The rights group proposes recommendations, addressed to President Morsy and his government, regarding the reform of the police. In addition to a memorandum of police reform addressed to the presidency office, the organisation also sent the authorities advanced copies of these reports.
Road to Development
The Ministry of Interior, the Ministry of Justice, and other state authorities have expressed a desire to cooperate and have welcomed initiatives addressing human rights.
Recent ministers’ speeches acknowledge the necessity of reforming the police, as well as the importance of human rights when interacting with the civilians. “These speeches reflect the police force’s aspirations to human rights and the public’s ambition for a police force that enforces the law and ensures rights,” said Said Haddadi, researcher at Amnesty’s MENA programme.
In June, one of the five state security officers convicted of the torture of Sayid Bilal was sentenced to 15 years in prison.
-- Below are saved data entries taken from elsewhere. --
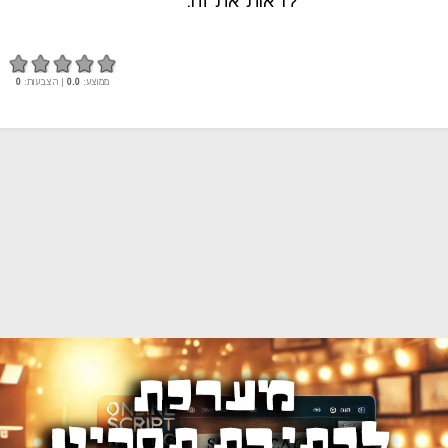
לראות את זה.
ממוצע:
0.0
| הצבעות:
0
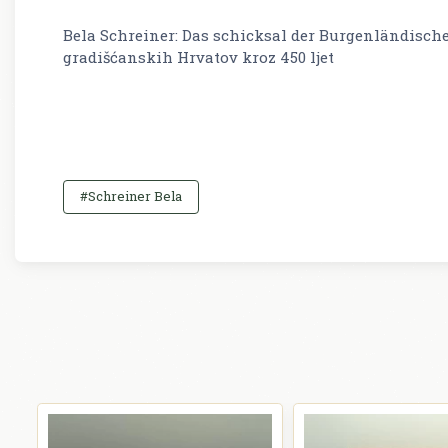
Bela Schreiner: Das schicksal der Burgenländisch
gradišćanskih Hrvatov kroz 450 ljet
#Schreiner Bela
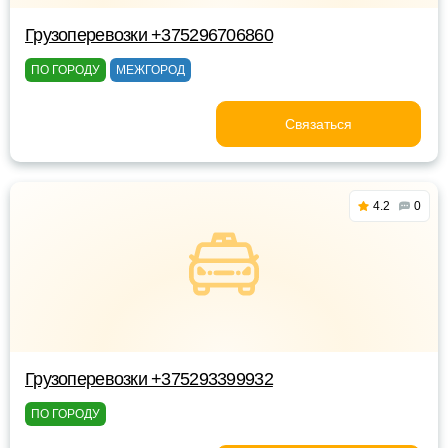
Грузоперевозки +375296706860
ПО ГОРОДУ
МЕЖГОРОД
Связаться
4.2
0
Грузоперевозки +375293399932
ПО ГОРОДУ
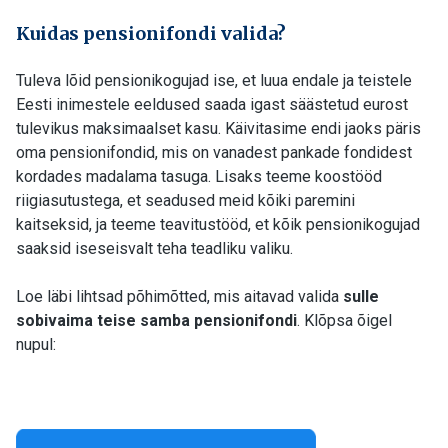
Kuidas pensionifondi valida?
Tuleva lõid pensionikogujad ise, et luua endale ja teistele
Eesti inimestele eeldused saada igast säästetud eurost
tulevikus maksimaalset kasu. Käivitasime endi jaoks päris
oma pensionifondid, mis on vanadest pankade fondidest
kordades madalama tasuga. Lisaks teeme koostööd
riigiasutustega, et seadused meid kõiki paremini
kaitseksid, ja teeme teavitustööd, et kõik pensionikogujad
saaksid iseseisvalt teha teadliku valiku.
Loe läbi lihtsad põhimõtted, mis aitavad valida
sulle
sobivaima teise samba pensionifondi
. Klõpsa õigel
nupul:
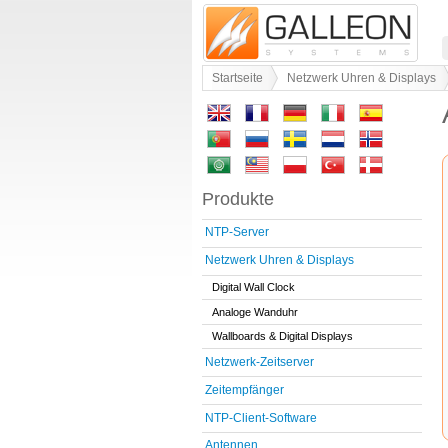
Startseite
Netzwerk Uhren & Displays
Produkte
NTP-Server
Netzwerk Uhren & Displays
Digital Wall Clock
Analoge Wanduhr
Wallboards & Digital Displays
Netzwerk-Zeitserver
Zeitempfänger
NTP-Client-Software
Antennen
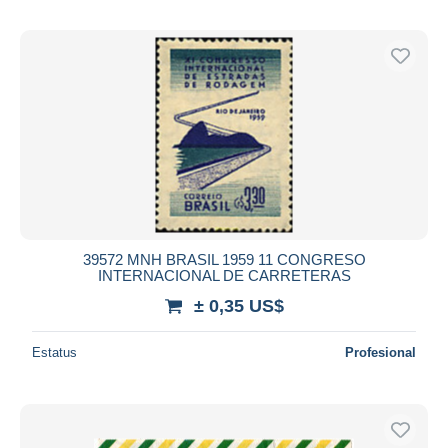
39572 MNH BRASIL 1959 11 CONGRESO
INTERNACIONAL DE CARRETERAS
± 0,35 US$
Estatus
Profesional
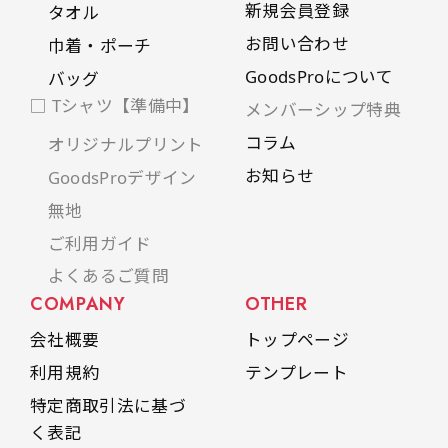
新規会員登録
タオル
お問い合わせ
巾着・ポーチ
GoodsProについて
バッグ
□ Tシャツ【準備中】
メンバーシップ特典
コラム
オリジナルプリント
お知らせ
GoodsProデザイン
無地
ご利用ガイド
よくあるご質問
COMPANY
OTHER
会社概要
トップページ
利用規約
テンプレート
特定商取引法に基づ
く表記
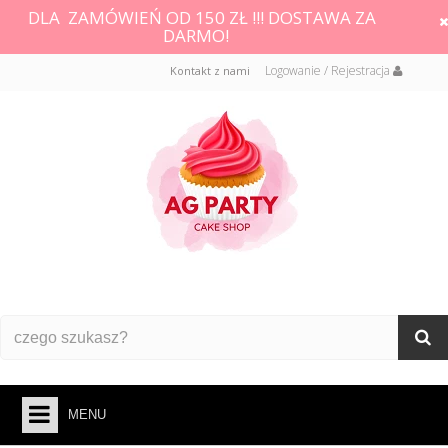
DLA ZAMÓWIEŃ OD 150 ZŁ !!! DOSTAWA ZA
DARMO!
Logowanie / Rejestracja
Kontakt z nami
MENU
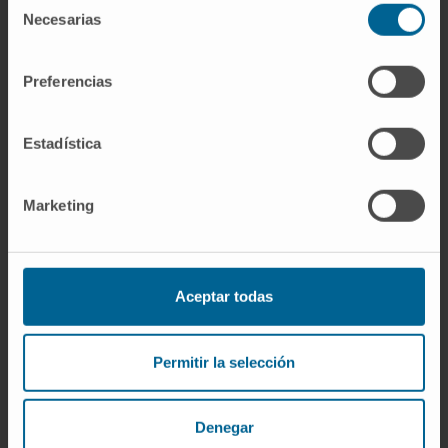
Faringología - Garganta.
Necesarias
de
Laringología - Voz.
consentimiento
Trastornos del equilibrio.
Preferencias
Problemas de cabeza y cuello.
Estadística
Marketing
Aceptar todas
Permitir la selección
¿Por qué en la Clínica?
Expertos en el tratamiento de problemas de
Denegar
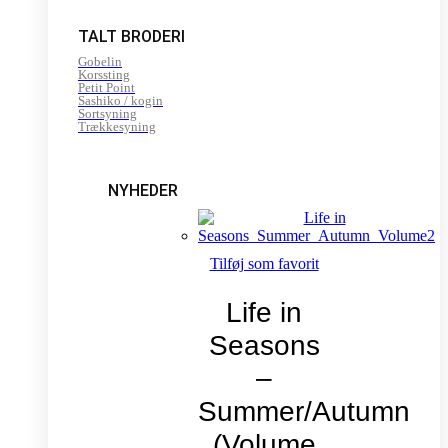
TALT BRODERI
Gobelin
Korssting
Petit Point
Sashiko / kogin
Sortsyning
Trækkesyning
NYHEDER
Tilføj som favorit
Life in
Seasons
–
Summer/Autumn
(Volume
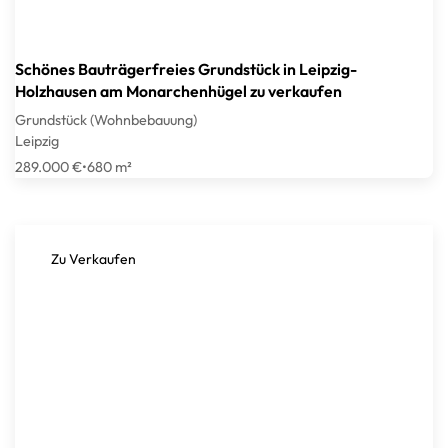
Schönes Bauträgerfreies Grundstück in Leipzig-
Holzhausen am Monarchenhügel zu verkaufen
Grundstück (Wohnbebauung)
Leipzig
289.000 €
•
680 m²
Zu Verkaufen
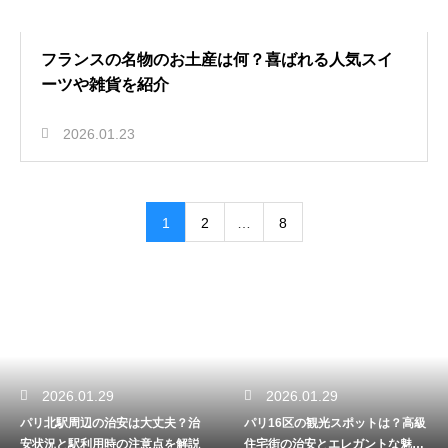
フランスの名物のお土産は何？喜ばれる人気スイ
ーツや雑貨を紹介
2026.01.23
1
2
…
8
2026.01.29
2026.01.29
パリ北駅周辺の治安は大丈夫？治
パリ16区の観光スポットは？高級
安状況と駅利用時の注意点を解説
住宅街の治安とエレガントな魅力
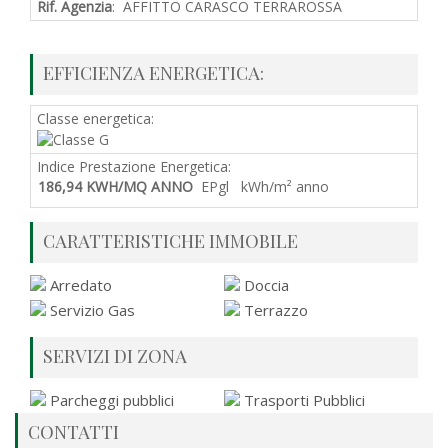
Rif. Agenzia
: AFFITTO CARASCO TERRAROSSA
EFFICIENZA ENERGETICA:
Classe energetica:
Indice Prestazione Energetica:
186,94 KWH/MQ ANNO
EPgl kWh/m² anno
CARATTERISTICHE IMMOBILE
Arredato
Doccia
Servizio Gas
Terrazzo
SERVIZI DI ZONA
Parcheggi pubblici
Trasporti Pubblici
CONTATTI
The rest of the officers were tried in absentia and sentenced to life imprisonment. On 26 October 2011, two police officers charged with the illegal arrest and torturing of Khaled Said were sentenced to seven-year prison terms for manslaughter. EOHR, among many others, objected to the short sentences and in December 2011, the prosecution office demanded the retrial of the officers.
In June 2012, before dissolving the parliament, the legislative committee agreed on restructuring the Medical Forensics Authority. In order to ensureits independence, members of parliament introduced three proposals to reform the forensics department.
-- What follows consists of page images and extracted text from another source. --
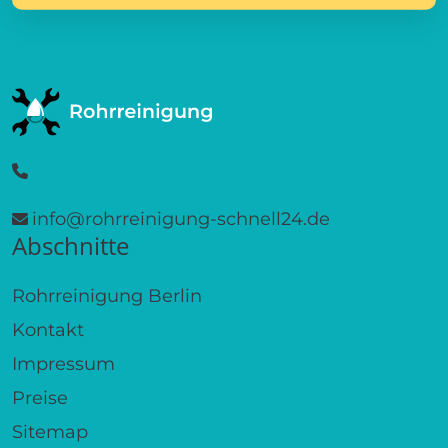
info@rohrreinigung-schnell24.de
Abschnitte
Rohrreinigung Berlin
Kontakt
Impressum
Preise
Sitemap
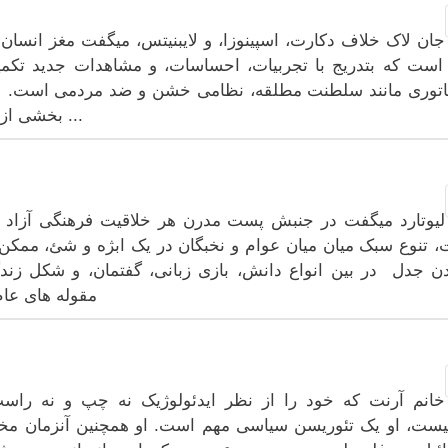
جان لاک خلاف دکارت، اسپینوزا، و لایبنیتس، میگفت مغز انسان م
است که بتدریج با تجربیات، احساسات، و مشاهدات جدید تک
اتوری مانند سلطنت مطلقه، نظامی خشن و ضد مردمی است. ل
بخشی از حق طبیعی انسان یا حق مادرزادی میدانست ...
لیوتارد میگفت در جنبش پست مدرن هر خلاقیت فرهنگی آزاد 
 تنوع سبک میان میان عوام و نخبگان در یک ابژه و شئ، مم
ن جدل در بین انواع دانش، بازی زبانی، گفتمان، و شکل زندگ
مقوله های عام 
خانم آرنت که خود را از نظر ایدئولوژیک نه چپ و نه راست
ست، او یک تئوریسن سیاسی مهم است. او همچنین آنزمان م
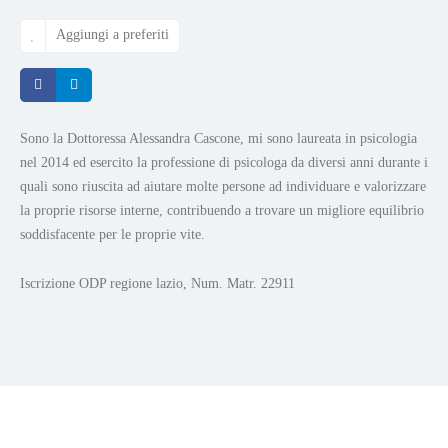
Aggiungi a preferiti
Condividi
Condividi
Sono la Dottoressa Alessandra Cascone, mi sono laureata in psicologia
nel 2014 ed esercito la professione di psicologa da diversi anni durante i
quali sono riuscita ad aiutare molte persone ad individuare e valorizzare
la proprie risorse interne, contribuendo a trovare un migliore equilibrio
soddisfacente per le proprie vite.
Iscrizione ODP regione lazio, Num. Matr. 22911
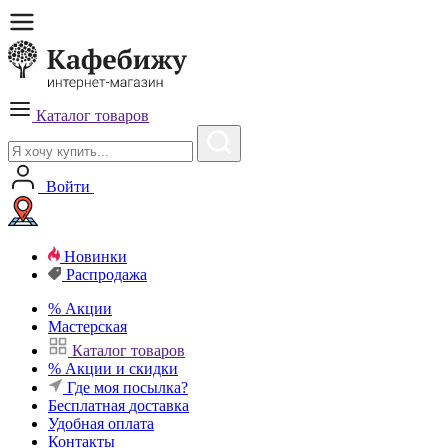
Каталог товаров
Войти
Новинки
Распродажа
%
Акции
Мастерская
Каталог товаров
%
Акции и скидки
Где моя посылка?
Бесплатная
доставка
Удобная
оплата
Контакты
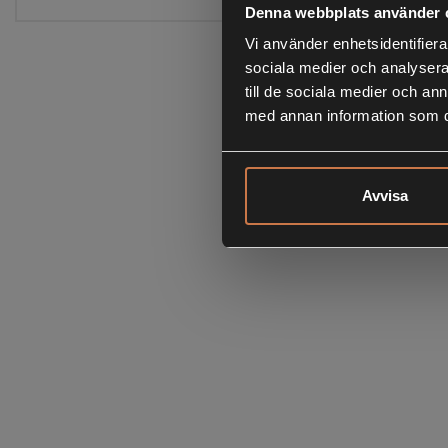
Denna webbplats använder 
Vi använder enhetsidentifierar
sociala medier och analysera 
till de sociala medier och a
med annan information som du 
Avvisa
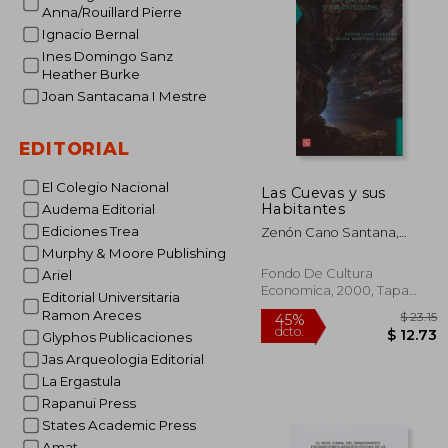
$
Anna/Rouillard Pierre
45%
dcto.
$ 
Ignacio Bernal
Ines Domingo Sanz
Heather Burke
Joan Santacana I Mestre
EDITORIAL
El Colegio Nacional
Las Cuevas y sus
Habitantes
Audema Editorial
Ediciones Trea
Zenón Cano Santana,
Juana Martínez Sánchez
Murphy & Moore Publishing
Fondo De Cultura
Ariel
Economica, 2000, Tapa
Editorial Universitaria
Blanda, Nuevo
Ramon Areces
Glyphos Publicaciones
Jas Arqueologia Editorial
La Ergastula
Rapanui Press
States Academic Press
Amat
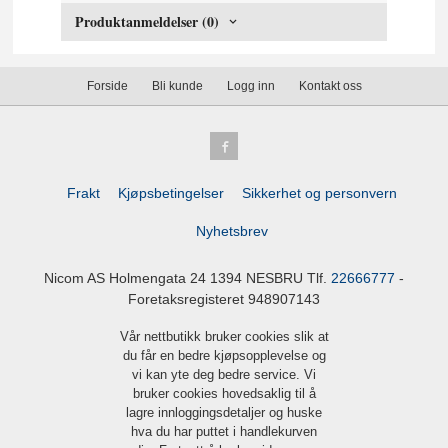
Produktanmeldelser (0)
Forside
Bli kunde
Logg inn
Kontakt oss
Frakt
Kjøpsbetingelser
Sikkerhet og personvern
Nyhetsbrev
Nicom AS Holmengata 24 1394 NESBRU Tlf.
22666777
-
Foretaksregisteret 948907143
Vår nettbutikk bruker cookies slik at
du får en bedre kjøpsopplevelse og
vi kan yte deg bedre service. Vi
bruker cookies hovedsaklig til å
lagre innloggingsdetaljer og huske
hva du har puttet i handlekurven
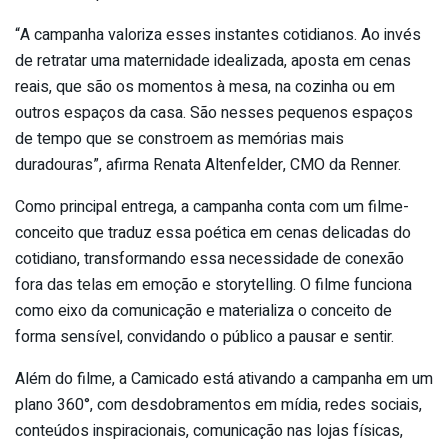
“A campanha valoriza esses instantes cotidianos. Ao invés
de retratar uma maternidade idealizada, aposta em cenas
reais, que são os momentos à mesa, na cozinha ou em
outros espaços da casa. São nesses pequenos espaços
de tempo que se constroem as memórias mais
duradouras”, afirma Renata Altenfelder, CMO da Renner.
Como principal entrega, a campanha conta com um filme-
conceito que traduz essa poética em cenas delicadas do
cotidiano, transformando essa necessidade de conexão
fora das telas em emoção e storytelling. O filme funciona
como eixo da comunicação e materializa o conceito de
forma sensível, convidando o público a pausar e sentir.
Além do filme, a Camicado está ativando a campanha em um
plano 360°, com desdobramentos em mídia, redes sociais,
conteúdos inspiracionais, comunicação nas lojas físicas,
In October, the prosecutor general announced unexpected investigations of all state prisons, as well as the implementation of existing laws and ensuring the rights and duties of prisoners. He added that the prosecution office should report any violation and receive any complaint from the prisoners.
The Minister of Interior ended the careers of many police officers while others were relocated to different departments. This has been seen among anti-torture groups as an attempt to purge the police, but not to reform and restructure the institution or change the legislative framework laid out during the past regime.
Parties, organisations and the public call for a comprehensive set of laws to be implemented in order to protect human rights. The enforcement of laws that ban torture, ensure justice in torture cases and prevent police impunity are major public concerns. The implementation of steps to reform the police service in a significant and transparent manner, while respecting human rights, will eradicate patterns of human rights violations and rebuild the people’s trust in the police.
Yasser Ali, presidential spokesperson, announced in a press conference on 30 October that President Mohamed Morsy will start investigating all cases related to human rights issues, adding that human rights are a “key element in the presidency’s programme.”
Treaties and International Law
Egypt has ratified several conventions addressing human rights including, but not limited to, the United Nations Convention Against Torture and other Cruel, Inhuman or Degrading Treatment or Punishment (UNCAT) and the International Covenant on Civil and Political Rights. Ratifying conventions binds Egypt to abide and implement the agreed upon policies. Once a country ratifies a convention it becomes part of the state’s laws. Anti-torture groups rely on Article 1 in the UNCAT for defining torture, rather than the national provision of the law, because depending on the convention has led to expanding the boundaries of the definition to include any ill-treatment inflicted by law enforcement officials to civilians and not only suspects.